Recipes from Disaster - Part 1


© John Barham

An egraving of Alexis from a sketch by Emma

THE HOSPITAL KITCHENS AT SCUTARI

To the Editor of the Times

SIR,- After carefully perusing the letter of your correspondent, dated Scutari, in your impression of Wednesday last, I perceive that, although the kitchen under the superintendence of Miss Nightingale affords so much relief, the system of management at the large one in the Barrack Hospital is far from being perfect. I propose offering my services gratuitously, and proceeding direct to Scutari, at my own personal expense, to regulate that important department, if the Government will honour me with their confidence, and grant me the full power of acting according to my knowledge and experience in such matters.

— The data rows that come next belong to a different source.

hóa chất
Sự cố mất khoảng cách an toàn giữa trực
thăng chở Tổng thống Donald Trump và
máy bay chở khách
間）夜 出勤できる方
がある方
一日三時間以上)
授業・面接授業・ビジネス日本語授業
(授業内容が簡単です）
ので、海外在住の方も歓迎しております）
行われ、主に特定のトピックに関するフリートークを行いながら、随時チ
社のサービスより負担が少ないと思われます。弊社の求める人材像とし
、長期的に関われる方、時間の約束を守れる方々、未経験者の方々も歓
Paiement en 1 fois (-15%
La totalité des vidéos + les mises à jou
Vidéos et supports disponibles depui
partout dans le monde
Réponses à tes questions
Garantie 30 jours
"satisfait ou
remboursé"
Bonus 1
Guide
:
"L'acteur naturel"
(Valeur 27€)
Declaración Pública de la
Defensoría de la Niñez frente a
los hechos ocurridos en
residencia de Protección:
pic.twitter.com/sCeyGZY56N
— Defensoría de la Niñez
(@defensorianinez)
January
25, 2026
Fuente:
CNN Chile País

I have the honour to remain, Sir,

Your obedient servant
A Soyer

Feb. 2,1855.



The fact that this letter,dispatched to the Times after midnight, was published in the newspaper the very next morning suggests that the author enjoyed a great store of credibility and esteem amongst the readership. How had this come about?

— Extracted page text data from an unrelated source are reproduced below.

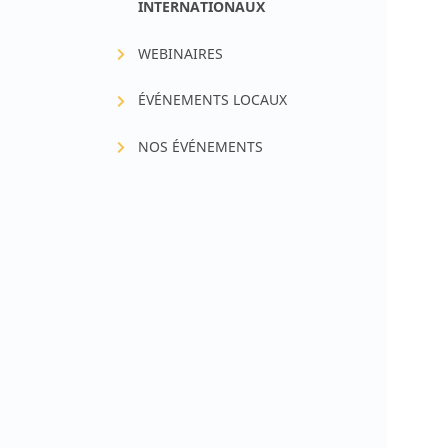
INTERNATIONAUX
Fer & santé infantile
WEBINAIRES
Croissance & métaboli
ÉVÉNEMENTS LOCAUX
NOS ÉVÉNEMENTS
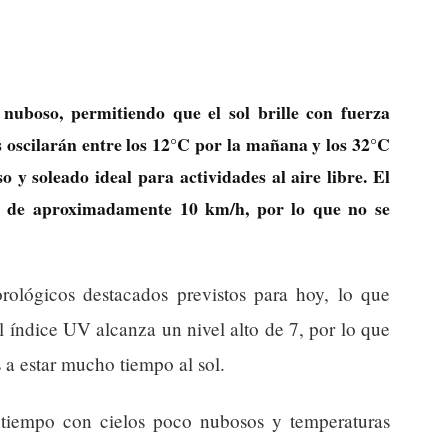
 nuboso, permitiendo que el sol brille con fuerza
 oscilarán entre los 12°C por la mañana y los 32°C
o y soleado ideal para actividades al aire libre. El
ad de aproximadamente 10 km/h, por lo que no se
ológicos destacados previstos para hoy, lo que
l índice UV alcanza un nivel alto de 7, por lo que
 a estar mucho tiempo al sol.
tiempo con cielos poco nubosos y temperaturas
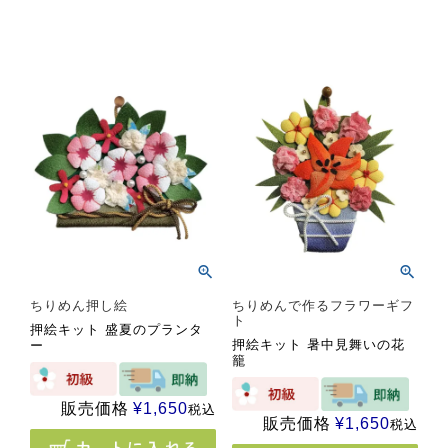
ちりめん押し絵
ちりめんで作るフラワーギフ
ト
押絵キット 盛夏のプランタ
押絵キット 暑中見舞いの花
ー
籠
販売価格
¥
1,650
税込
販売価格
¥
1,650
税込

Alexis Benoit Soyer was born in February 1810 in Napoleonic France at Meaux on the river Marne to the east of Paris. The youngest son of a small grocer's shopkeeper, his chief attribute in childhood was a fine treble voice which earned him a place in the Cathedral choir. At the age of 12, his father bound him apprentice to a cook at Thiverval-Grignon on the other side of Paris. During his five years there he impressed well enough to land a job with a well known restaurateur Monsieur Douix, in the centre of the city on the Boulevard des Italiens. By 1829 he had become Head Chef presiding over a kitchen of twelve,when he was lured away by Prince Polignac to become Second Cook at the Foreign Office.

A decisive moment in his life came in 1830, when revolution erupted and Paris was suddenly a dangerous place for anyone identified too closely with Louis XVIII's ousted regime. Alexis took off to England, where his brother found him a job working alongside him in the Duke of Cambridge's kitchen. His exceptional culinary gifts were thus showcased to the British nobility and there followed a period of six years when he cooked for successively, the Duke of Sutherland, the Marquis of Waterford, a William Lloyd of Aston Hall Oswestry and the Marquis of Ailsa at Isleworth. No doubt each new employer made it worth his while to leave the previous one, but the short tenures of each position does indicate a certain restlessness and maybe it was disatisfaction with domestic service which led him to apply for the position of Chef at the recently founded Reform Club. The fact that romance had entered his life in the comely shape of Elizabeth Emma Jones, a fashionable portrait painter, may also have had something to do with it. This engraving from her sketch of him dates from around this time. Whatever, in 1837 he both married Emma and started at the Reform Club. His reputation there was soon assured when on Queen Victoria's coronation day - 28th June 1838 - he organised a sumptuous breakfast for two thousand guests at the Club's temporary premises at Gwydyr House.